Pada hari pertama semua terdiam. Meditasi mereka telah dimulai dengan penuh keberuntungan, tetapi ketika malam tiba dan lampu minyak semakin redup, salah seorang murid tidak dapat tidak berseru kepada seorang pelayan: "Perbaiki lampu-lampu itu."
Murid kedua terkejut mendengar yang pertama berbicara. "Kita tidak seharusnya mengatakan sepatah kata pun, " katanya. "Kalian berdua bodoh. Mengapa Anda berbicara? "Tanya yang ketiga.
"Saya satu-satunya yang belum berbicara, " simpul siswa keempat.
Jangan terlalu cepat menilai orang lain. Kemungkinannya, Anda sendiri bukan pelancong yang sempurna.
9. Pikiran Batu
Hogen, seorang guru Zen China, tinggal sendirian di sebuah kuil kecil di negara itu. Suatu hari empat biksu yang bepergian muncul dan bertanya apakah mereka bisa menyalakan api di halaman rumahnya untuk menghangatkan diri.
Ketika mereka sedang membangun api, Hogen mendengar mereka berdebat tentang subjektivitas dan objektivitas. Dia bergabung dengan mereka dan berkata: “Ada batu besar. Apakah Anda menganggapnya ada di dalam atau di luar pikiran Anda?"
Salah satu bhikkhu menjawab: "Dari sudut pandang Buddha semuanya adalah objektifikasi pikiran, jadi saya akan mengatakan bahwa batu itu ada di dalam pikiran saya."
"Kepalamu pasti terasa sangat berat, " kata Hogen, "jika kamu membawa batu seperti itu di pikiranmu."
Dengan semua orang melompat pada kereta tarik hukum tarik-menarik (Rahasia siapa pun?) Mudah untuk percaya bahwa kenyataan adalah ilusi, dan bahwa Anda sudah memahami semuanya. Mungkin … tapi jangan lupa Anda masih manusia.
10. Waktu untuk Mati
Ikkyu, guru Zen, sangat pintar bahkan sebagai anak laki-laki. Gurunya memiliki cangkir teh yang berharga, barang antik yang langka. Ikkyu kebetulan memecahkan cangkir ini dan sangat bingung. Mendengar jejak gurunya, dia memegang potongan-potongan cangkir di belakangnya.
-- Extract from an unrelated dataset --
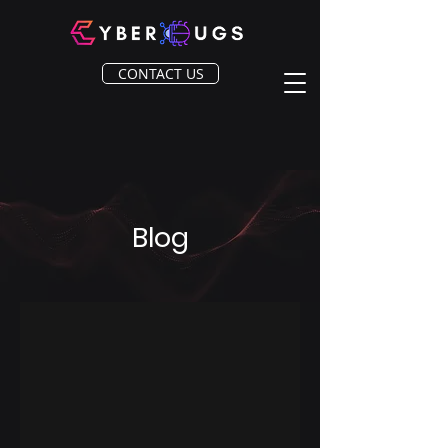
CONTACT US
Blog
Ketika tuannya muncul, Ikkyu bertanya: "Mengapa orang harus mati?"
"Ini wajar, " pria tua itu menjelaskan. "Semuanya harus mati dan hidup begitu lama."
Ikkyu, yang memproduksi cangkir yang hancur, menambahkan: "Sudah waktunya gelasmu mati."
Setiap perjalanan, bahkan yang Anda ingin bertahan selamanya, pasti akan berakhir. Itu tidak tragis … itu hidup. Jangan takut untuk menerima ketika tiba saatnya bagi perjalanan Anda untuk mati.